I turned back to my housemate. “If they are a Salesforce customer, most if not all of their users already have accounts on their company’s Salesforce organization, though as you said, they’re probably authenticating using a third party service – Salesforce supports that. But that means their users are probably already grouped into profiles – users with similar security settings, and into roles – which define a corporate hierarchy. So you don’t need to administer any of that. Just leverage what they already have by building your application directly on the Salesforce platform.”
“That helps a bit,” my housemate admitted reluctantly. “But I don’t know anything about Salesforce – even having the relationships defined, tackling a coding project to secure access to tables and columns, and role based access to records, along with the UI security – that’s a lot of work on a platform I already know – I don’t want to think about how much it would be on a platform I’ve never used.”
I leaned back and grinned, but didn’t say a word. He stared at me. Angie just smiled. After a deep breath he finally asked, “Okay, so how much development work would it take to implement these security requirements on Salesforce?”
I leaned forward. “None”
He looked at me in disbelief. “None?”
“Not one line of code. Here, let me show you…”
I opened a Salesforce org and brought up the setup UI for profiles.
“Every Salesforce user belongs to a profile. User profiles are one place you can define access to tables and columns. They are called Objects and Fields in Salesforce. That’s where you define the most restrictive settings. Then, you can use permission sets to grant users additional access.”
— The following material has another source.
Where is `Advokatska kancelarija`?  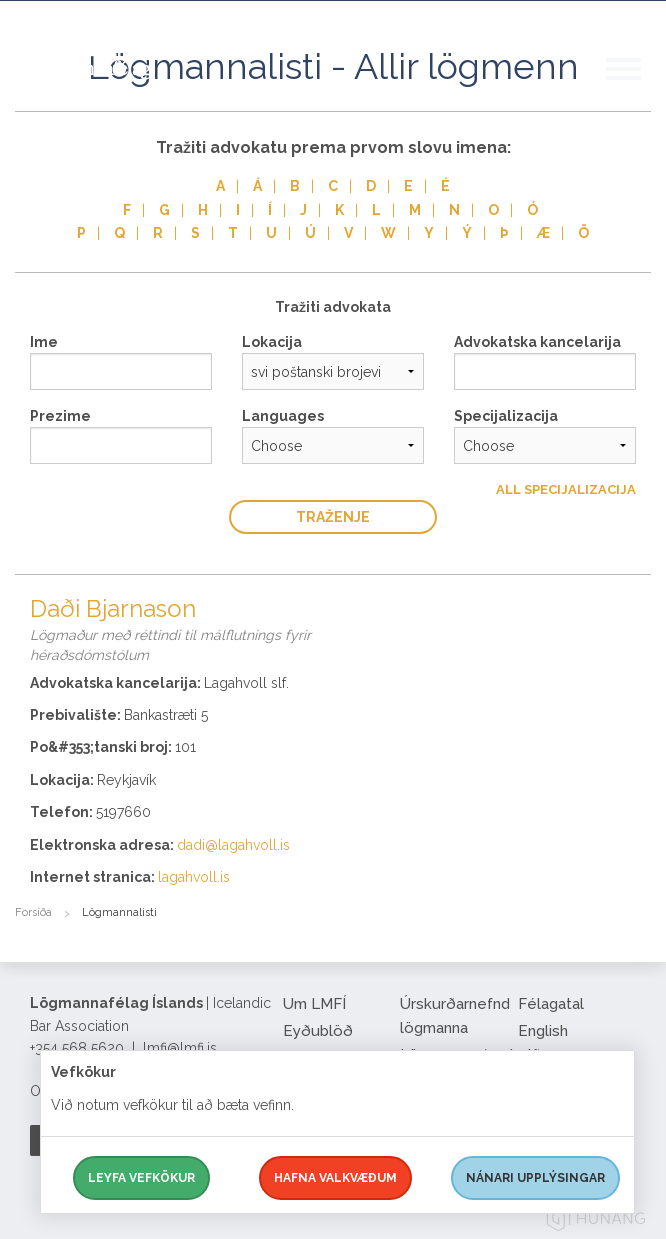 Advokatska kancelarija is located at coordinates (537, 342).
“For roles, their positions in the corporate hierarchy, we use role-based security. You define the object as private by default, then you can grant record access using sharing rules based on the role hierarchy or even custom rules.”
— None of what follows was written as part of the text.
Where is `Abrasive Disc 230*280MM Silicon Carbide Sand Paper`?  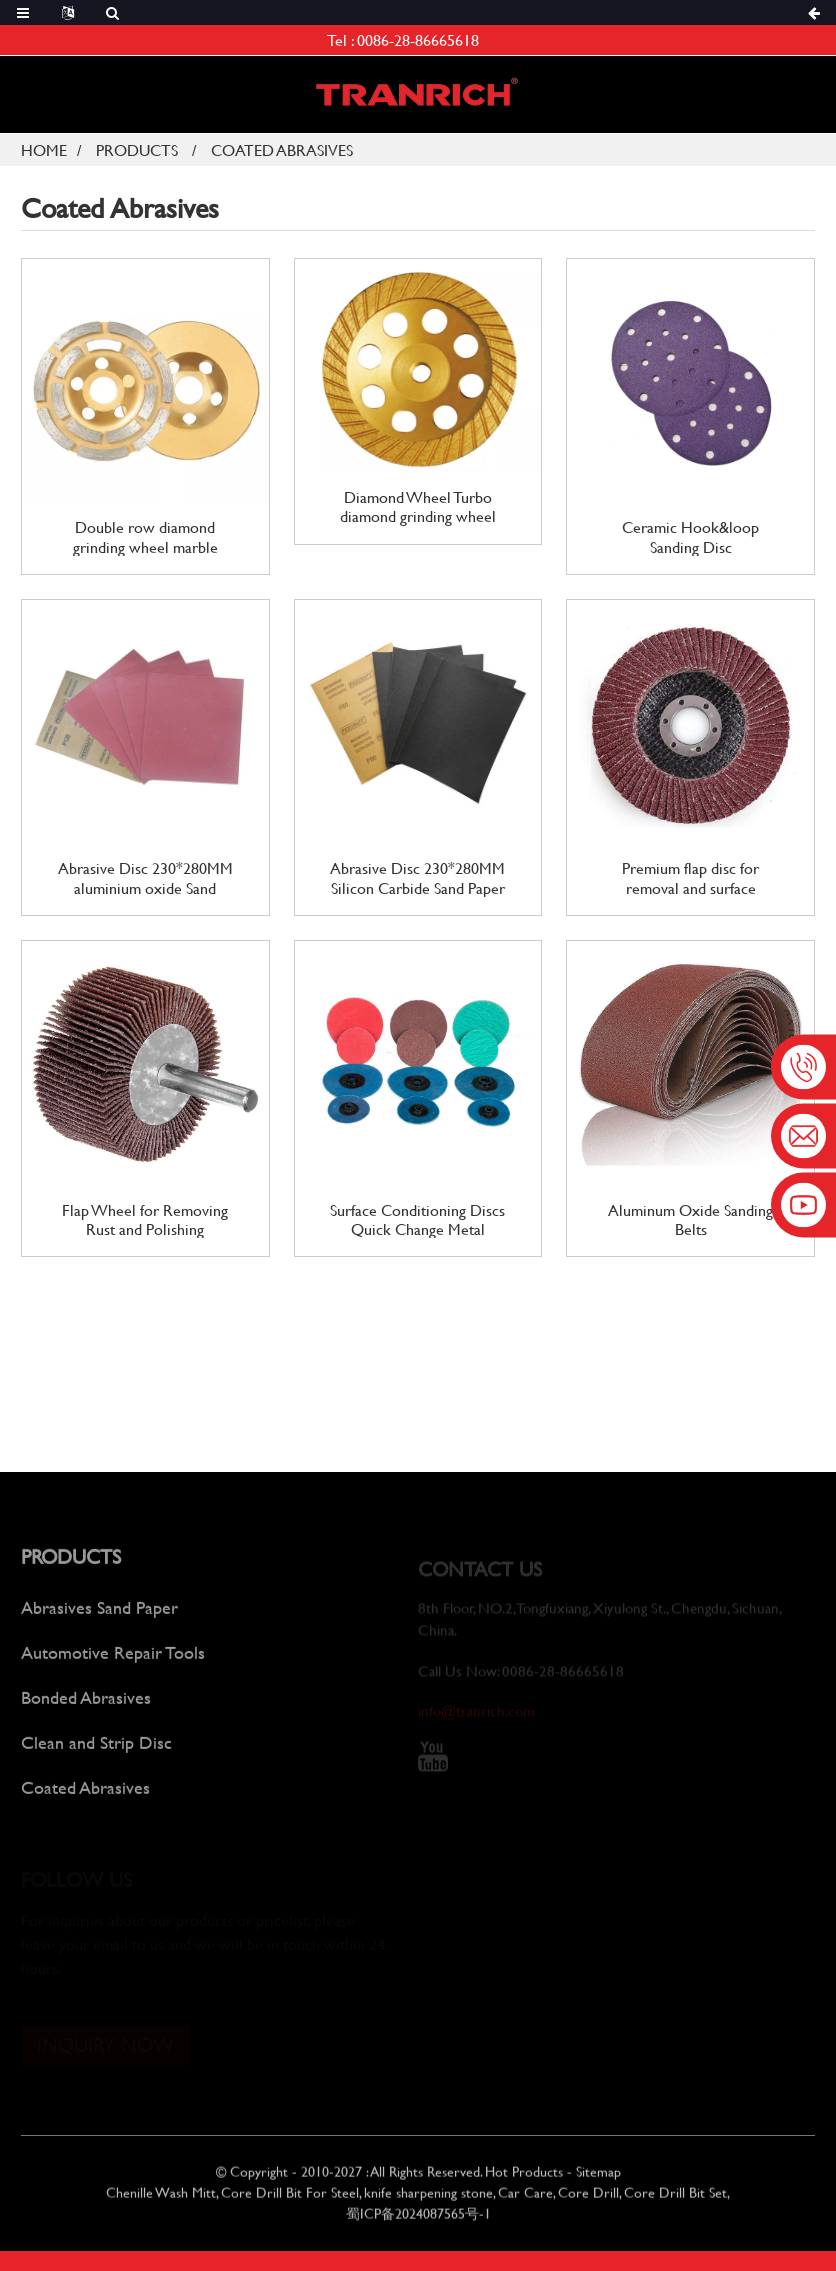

“And as for the UI, it’s magic,” I stood up, and in my best wizardly voice chanted “salvum fenestra—ah-choo!” The effect was spoiled by another sneeze. “Ah, never mind,” I continued. “The point is it just works. The UI respects the security. If a user can’t see or edit a field, it either doesn’t appear, or isn’t editable. It just works.”
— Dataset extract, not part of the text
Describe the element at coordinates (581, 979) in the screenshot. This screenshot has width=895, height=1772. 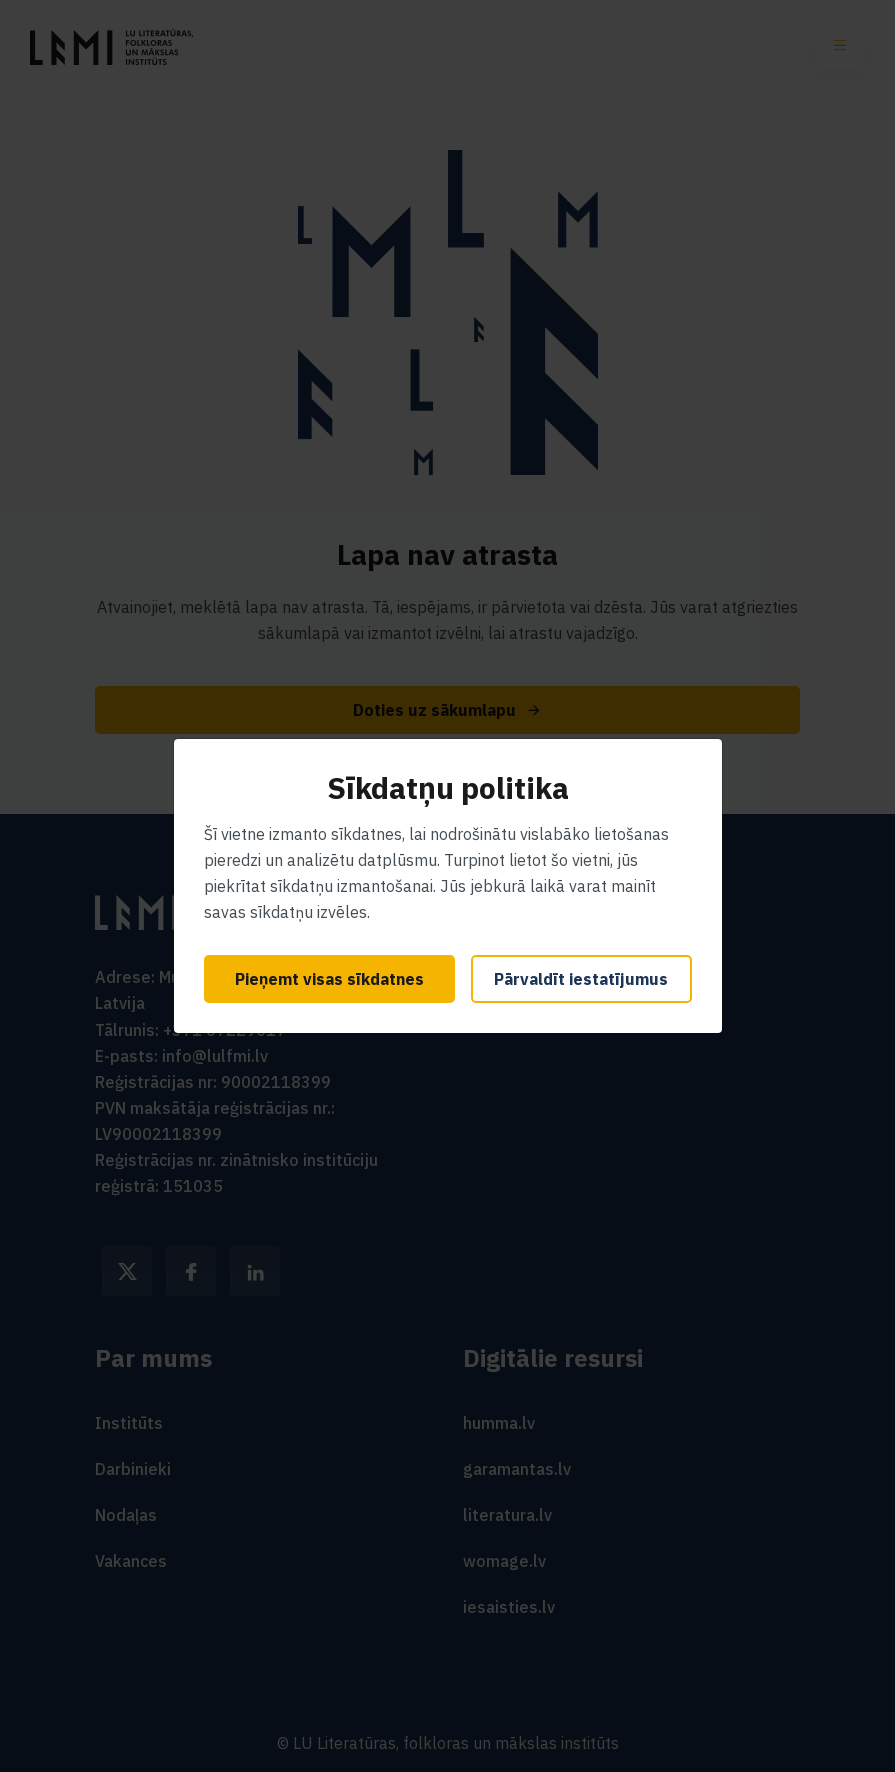 I see `Pārvaldīt iestatījumus` at that location.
“I had a feeling that might be possible,” Angie spoke up. “I’ve been busy and haven’t had much time yet to dig into the platform, but the amount of security plumbing that they take care of for you seems almost too good to be true.”
“It’s true,” I replied. “The security infrastructure is one of the platform’s great strengths. It allows developers to focus on business processes and use the built-in capabilities for managing, configuring, and enforcing security. That is, assuming you need to do any development at all. For simple applications like the one you are talking about, you may not need any code in the first place. The automatically generated object pages can be customized using the Salesforce UI. And their clicks-not-code automation may provide all of the functionality needed to implement the business process. But if coding is necessary, all the security plumbing – for the business process and the UI– is already done for you.”
My housemate can be stubborn, but he’s not stupid. “You know…” he started, “I was thinking of turning down the job because it’s too much work. I’m going to follow up with the client. Maybe I’ll turn down the job because it’s something they can build trivially on their existing Salesforce installation by their in-house staff.”
He then looked thoughtful, “I wonder what I’ll do with the extra time I gain?”
I pointed at the bookshelf. “How about this time you feed the cat?”